The Promise by Damon Galgut has won the £50,000 (about $68,300) 2021 Booker Prize. Organizers said that The Promise, published in the U.S. by Europa Editions, "is set in South Africa during the country's transition out of apartheid, explores the interconnected relationships between the members of a diminishing white family through the sequential lens of four funerals.
"The narrator's eye shifts and blinks, deliciously lethal in its observation of the crash and burn of a white South African family. On their farm outside Pretoria, the Swarts are gathering for Ma's funeral. The younger generation detests everything the family stands for, not least the failed promise to the Black woman who has worked for them her whole life. After years of service, Salome was promised her own house, her own land, yet somehow, as each decade passes, that promise remains unfulfilled."

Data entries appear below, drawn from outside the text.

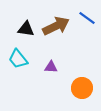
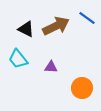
black triangle: rotated 18 degrees clockwise
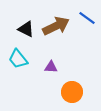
orange circle: moved 10 px left, 4 px down
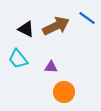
orange circle: moved 8 px left
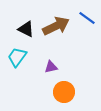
cyan trapezoid: moved 1 px left, 2 px up; rotated 75 degrees clockwise
purple triangle: rotated 16 degrees counterclockwise
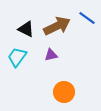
brown arrow: moved 1 px right
purple triangle: moved 12 px up
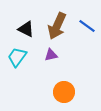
blue line: moved 8 px down
brown arrow: rotated 140 degrees clockwise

Chair of judges Maya Jasanoff said: "The Promise astonished us from the outset as a penetrating and incredibly well-constructed account of a white South African family navigating the end of apartheid and its aftermath. On each reading we felt that the book grew. With an almost deceptive narrative economy, it offers moving insights into generational divides; meditates on what makes a fulfilling life--and how to process death; and explores the capacious metaphorical implications of 'promise' in relation to modern South Africa."
Galgut, who lives in South Africa, was shortlisted for the Booker in 2003 for The Good Doctor and 2010 for In a Strange Room. The Promise is his ninth novel. Galgut is the third South African to win the Booker Prize, following Nadine Gordimer in 1974 and J.M. Coetzee in 1983 and 1999.